Exercise
Give back the lines of the records exactly, starting at the first and ending at the one with "extensive hardware and".

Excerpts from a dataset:
——

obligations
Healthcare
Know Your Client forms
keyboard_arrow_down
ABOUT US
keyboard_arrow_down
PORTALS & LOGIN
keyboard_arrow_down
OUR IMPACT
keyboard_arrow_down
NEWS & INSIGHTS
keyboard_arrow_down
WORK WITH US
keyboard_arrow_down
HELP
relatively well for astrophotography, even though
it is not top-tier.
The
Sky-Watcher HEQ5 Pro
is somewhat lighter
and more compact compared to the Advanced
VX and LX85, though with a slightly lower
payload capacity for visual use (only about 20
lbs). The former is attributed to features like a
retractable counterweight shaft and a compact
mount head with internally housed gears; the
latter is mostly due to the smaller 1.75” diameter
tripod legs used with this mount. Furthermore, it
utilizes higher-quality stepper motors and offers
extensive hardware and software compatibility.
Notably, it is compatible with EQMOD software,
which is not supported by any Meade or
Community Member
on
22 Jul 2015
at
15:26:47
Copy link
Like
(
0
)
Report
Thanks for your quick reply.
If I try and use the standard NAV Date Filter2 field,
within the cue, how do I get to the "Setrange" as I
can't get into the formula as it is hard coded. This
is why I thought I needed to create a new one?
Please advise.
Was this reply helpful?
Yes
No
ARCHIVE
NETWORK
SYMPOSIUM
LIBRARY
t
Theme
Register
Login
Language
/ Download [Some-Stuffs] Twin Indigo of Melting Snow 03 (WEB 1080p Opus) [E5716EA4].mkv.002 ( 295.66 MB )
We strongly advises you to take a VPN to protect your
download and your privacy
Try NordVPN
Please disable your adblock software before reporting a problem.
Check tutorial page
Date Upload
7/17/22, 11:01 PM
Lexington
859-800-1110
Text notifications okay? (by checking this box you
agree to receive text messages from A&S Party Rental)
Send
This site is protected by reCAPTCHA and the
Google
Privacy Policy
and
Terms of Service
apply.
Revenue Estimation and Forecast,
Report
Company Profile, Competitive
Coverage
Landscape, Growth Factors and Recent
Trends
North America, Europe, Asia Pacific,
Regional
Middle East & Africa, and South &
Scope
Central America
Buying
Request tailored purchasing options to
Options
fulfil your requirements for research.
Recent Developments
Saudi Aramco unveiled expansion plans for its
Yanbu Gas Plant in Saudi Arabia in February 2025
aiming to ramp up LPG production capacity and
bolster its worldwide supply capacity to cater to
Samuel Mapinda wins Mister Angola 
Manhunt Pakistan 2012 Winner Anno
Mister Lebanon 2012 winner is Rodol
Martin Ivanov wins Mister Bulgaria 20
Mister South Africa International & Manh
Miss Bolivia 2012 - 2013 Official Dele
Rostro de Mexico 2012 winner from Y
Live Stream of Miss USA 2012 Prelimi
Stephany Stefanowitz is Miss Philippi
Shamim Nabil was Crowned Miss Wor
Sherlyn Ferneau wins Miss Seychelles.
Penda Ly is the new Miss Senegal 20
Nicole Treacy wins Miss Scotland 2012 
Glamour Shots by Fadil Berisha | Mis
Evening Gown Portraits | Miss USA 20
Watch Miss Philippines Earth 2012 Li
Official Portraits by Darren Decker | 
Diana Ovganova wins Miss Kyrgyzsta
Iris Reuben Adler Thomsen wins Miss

——

Result below
obligations
Healthcare
Know Your Client forms
keyboard_arrow_down
ABOUT US
keyboard_arrow_down
PORTALS & LOGIN
keyboard_arrow_down
OUR IMPACT
keyboard_arrow_down
NEWS & INSIGHTS
keyboard_arrow_down
WORK WITH US
keyboard_arrow_down
HELP
relatively well for astrophotography, even though
it is not top-tier.
The
Sky-Watcher HEQ5 Pro
is somewhat lighter
and more compact compared to the Advanced
VX and LX85, though with a slightly lower
payload capacity for visual use (only about 20
lbs). The former is attributed to features like a
retractable counterweight shaft and a compact
mount head with internally housed gears; the
latter is mostly due to the smaller 1.75” diameter
tripod legs used with this mount. Furthermore, it
utilizes higher-quality stepper motors and offers
extensive hardware and software compatibility.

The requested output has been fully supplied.